*How to complete this task*
Exclude the pictures and transcribe the rest of the data below exactly.

Dataset items:
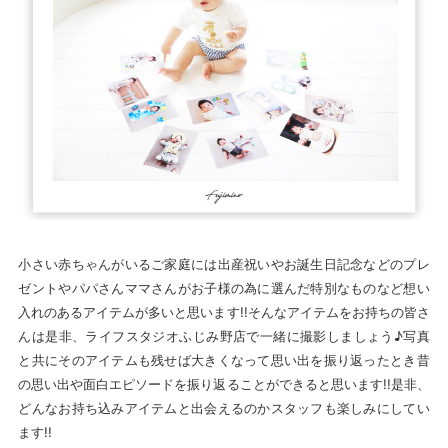
小さい赤ちゃんがいるご家庭には出産祝いやお誕生日記念などのプレ
ゼントやパパさんママさんがお子様の為に選んだ特別なものなど想い
入れのあるアイテムが多いと思います!!そんなアイテムをお持ちの皆さ
んは是非、ライフスタジオふじみ野店で一緒に撮影しましょう♪写真
と共にそのアイテムも残せば大きくなって思い出を振り返ったとき昔
の思い出や面白エピソードを振り返ることができると思います!!是非、
どんなお持ち込みアイテムと出会えるのかスタッフも楽しみにしてい
ます!!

*Task response*
小さい赤ちゃんがいるご家庭には出産祝いやお誕生日記念などのプレ
ゼントやパパさんママさんがお子様の為に選んだ特別なものなど想い
入れのあるアイテムが多いと思います!!そんなアイテムをお持ちの皆さ
んは是非、ライフスタジオふじみ野店で一緒に撮影しましょう♪写真
と共にそのアイテムも残せば大きくなって思い出を振り返ったとき昔
の思い出や面白エピソードを振り返ることができると思います!!是非、
どんなお持ち込みアイテムと出会えるのかスタッフも楽しみにしてい
ます!!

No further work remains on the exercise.